NLP · Analytics
Zero-shot Sentiment Intelligence Pipeline
Config-driven NLP orchestration built on facebook/bart-large-mnli to classify public feedback without fine-tuning, complete with trend reporting and dashboard-ready exports.
FIG // 03.AClassifies feedback with no fine-tuning or labeled training set
Backbone model powering label inference
Driven pipeline, extendable to new domains or languages
Problem
Teams that want sentiment signal on public feedback usually face a choice: label a training set and fine-tune a classifier, or accept whatever a generic off-the-shelf sentiment model gives them. Both are slow to start and awkward to adapt when the domain or label set changes. This pipeline was built to skip that trade-off entirely for exploratory and monitoring use cases.
Approach
The pipeline is built around facebook/bart-large-mnli used in zero-shot classification mode — candidate labels are passed at inference time instead of baked into a fine-tuned head, so the same pipeline can classify against a new label set without retraining anything.
- Config-driven design: swapping the input source, candidate labels, or reporting cadence is a config change, not a code change.
- Generates sentiment time-series, label share, and confidence diagnostics automatically from each run.

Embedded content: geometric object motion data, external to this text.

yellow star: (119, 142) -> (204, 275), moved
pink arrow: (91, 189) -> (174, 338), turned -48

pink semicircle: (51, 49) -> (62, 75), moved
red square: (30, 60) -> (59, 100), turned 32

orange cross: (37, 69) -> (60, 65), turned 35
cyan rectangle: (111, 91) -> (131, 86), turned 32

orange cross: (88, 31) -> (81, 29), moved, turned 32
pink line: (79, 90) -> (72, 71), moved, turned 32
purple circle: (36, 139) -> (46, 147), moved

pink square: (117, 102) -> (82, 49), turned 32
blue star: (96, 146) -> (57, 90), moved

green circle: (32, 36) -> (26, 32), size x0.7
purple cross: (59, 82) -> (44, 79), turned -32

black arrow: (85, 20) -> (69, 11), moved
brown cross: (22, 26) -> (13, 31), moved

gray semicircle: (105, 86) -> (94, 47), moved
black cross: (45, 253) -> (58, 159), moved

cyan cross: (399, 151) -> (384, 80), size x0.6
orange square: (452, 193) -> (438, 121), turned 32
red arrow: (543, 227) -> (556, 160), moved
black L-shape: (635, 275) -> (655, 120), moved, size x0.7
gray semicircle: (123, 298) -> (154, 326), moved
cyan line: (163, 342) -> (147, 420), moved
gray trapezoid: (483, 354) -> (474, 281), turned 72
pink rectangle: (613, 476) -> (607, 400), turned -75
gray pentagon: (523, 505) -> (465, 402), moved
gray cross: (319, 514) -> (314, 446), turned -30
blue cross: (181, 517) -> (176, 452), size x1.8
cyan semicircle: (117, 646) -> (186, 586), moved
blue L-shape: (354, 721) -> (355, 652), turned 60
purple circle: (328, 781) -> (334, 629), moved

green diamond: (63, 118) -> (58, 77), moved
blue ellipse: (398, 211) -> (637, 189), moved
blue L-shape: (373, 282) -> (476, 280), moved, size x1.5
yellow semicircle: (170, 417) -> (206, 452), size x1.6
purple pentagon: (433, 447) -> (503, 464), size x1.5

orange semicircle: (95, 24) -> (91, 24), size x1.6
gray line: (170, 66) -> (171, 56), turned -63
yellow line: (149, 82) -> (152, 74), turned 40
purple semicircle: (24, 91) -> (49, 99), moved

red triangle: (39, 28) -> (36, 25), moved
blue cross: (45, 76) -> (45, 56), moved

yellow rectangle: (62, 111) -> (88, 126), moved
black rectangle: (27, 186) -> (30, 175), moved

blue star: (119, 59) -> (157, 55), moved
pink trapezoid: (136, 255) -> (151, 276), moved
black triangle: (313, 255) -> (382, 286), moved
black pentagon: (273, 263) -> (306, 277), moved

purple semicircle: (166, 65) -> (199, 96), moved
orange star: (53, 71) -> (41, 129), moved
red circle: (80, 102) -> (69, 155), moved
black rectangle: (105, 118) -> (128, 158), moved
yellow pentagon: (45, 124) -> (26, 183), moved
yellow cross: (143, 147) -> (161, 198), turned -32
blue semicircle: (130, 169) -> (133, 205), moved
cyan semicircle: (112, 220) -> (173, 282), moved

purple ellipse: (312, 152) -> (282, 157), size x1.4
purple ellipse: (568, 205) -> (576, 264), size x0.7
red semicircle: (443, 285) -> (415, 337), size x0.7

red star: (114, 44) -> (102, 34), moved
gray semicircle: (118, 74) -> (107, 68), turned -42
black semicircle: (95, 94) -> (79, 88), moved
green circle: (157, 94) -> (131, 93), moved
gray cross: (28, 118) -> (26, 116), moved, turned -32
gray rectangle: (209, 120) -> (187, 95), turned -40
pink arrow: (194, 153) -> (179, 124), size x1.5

- Structured for rapid extension into a scheduled batch job or a lightweight API, without redesigning the core classification logic.
Architecture
Because the model runs zero-shot, there’s no training loop or labeled dataset to maintain — the orchestration layer focuses instead on batching inputs, tracking confidence, and exporting dashboard-ready artifacts (daily counts, trend charts) that a non-technical stakeholder can read directly.
Result
The pipeline turns raw public feedback into a daily sentiment trend and label-share breakdown with no fine-tuning step, and the config-driven structure means it’s already set up to be pointed at a different domain or a multilingual dataset without a rebuild.